Most Arduino boards have a 16MHz crystal, which does not mesh well with the common baud rates above 19.2K, causing frequent dropped/garbage characters. It actually doesn't mesh very well with any common baud rate, but it's worst above 38.4K. It's a horrible choice of clock speeds.
My Dynon EFIS transmits data only at 115.2K, and I would love to do something with that data...what to do? The ATMEGA chip at the core of Arduino can do it, but that crystal is all wrong. From the ATMEGA168 data sheet:

Fortunately, there is a pretty easy solution. You can go to an electronics store, or go online, and purchase a 11.0592Mhz crystal (with 20pF load capacitance -- part X1103-ND from Digikey works). This is a special "UART crystal" whose frequency is exactly what you need for these higher baud rates. Observe:

(If you're concerned about the slower processing speed at 11MHz, there is also another good UART frequency at 18-MHz-and-change, but to use it you are supposed to set the ATMEGA fuses to run the clock at a higher power setting, leading to reduced battery life. I didn't find that setting to be necessary, but your mileage may vary.)

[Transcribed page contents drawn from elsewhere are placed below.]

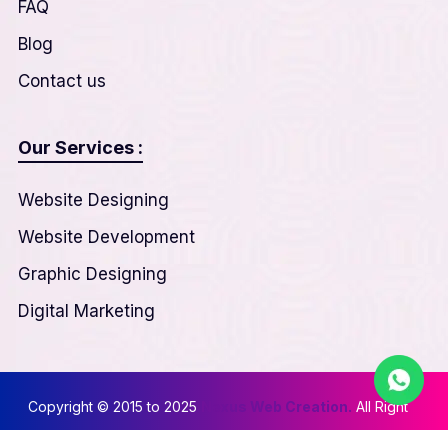
FAQ
Blog
Contact us
Our Services :
Website Designing
Website Development
Graphic Designing
Digital Marketing
Copyright © 2015 to 2025
Nexus Web Creation.
All Right
Reserved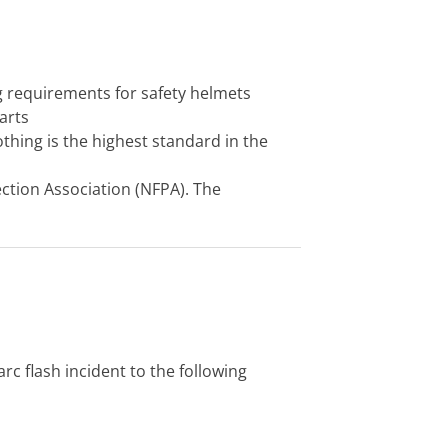
 requirements for safety helmets
arts
lothing is the highest standard in the
ection Association (NFPA). The
c flash incident to the following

The other piece of the equation is that you need to inform the software you'll be running of the different clock speed, otherwise all your timing (including the serial operations you're trying to get working) will be way off.
To do this, you'll need a machine capable of running Makefiles and gcc. That means downloading Xcode if you're on a mac, or cygwin on Widnows. Linux boxes can just install Make/gcc packages if not installed already.

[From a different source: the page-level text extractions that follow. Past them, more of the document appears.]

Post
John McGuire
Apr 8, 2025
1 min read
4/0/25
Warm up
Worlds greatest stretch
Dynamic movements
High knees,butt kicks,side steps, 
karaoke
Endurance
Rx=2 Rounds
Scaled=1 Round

Then go here to get a standalone Makefile for arduino programs:
http://www.arduino.cc/en/uploads/Hacking/Makefile
Put your .pde program in the same directory of the Makefile, then follow the directions in the Makefile to get it set up. Lastly, modify the F_CPU line in the Makefile to the new clock speed (11059200). Note that you need to "make clean" anytime you change the clock speed so that everything gets rebuilt with the new constant. Then "make" to build and "make upload" to upload to the board.
When combined with an MC1489 receiver and a Protoduino board, the result is a multi-LED bar-graph that speaks flawlessly at 115.2Kbps:

1 comment:
Very helpful; thanks. If you're connecting to something much faster, like a laptop, is there any possibility to just run the serial connection at an abnormal baud that meshes with 16 MHz?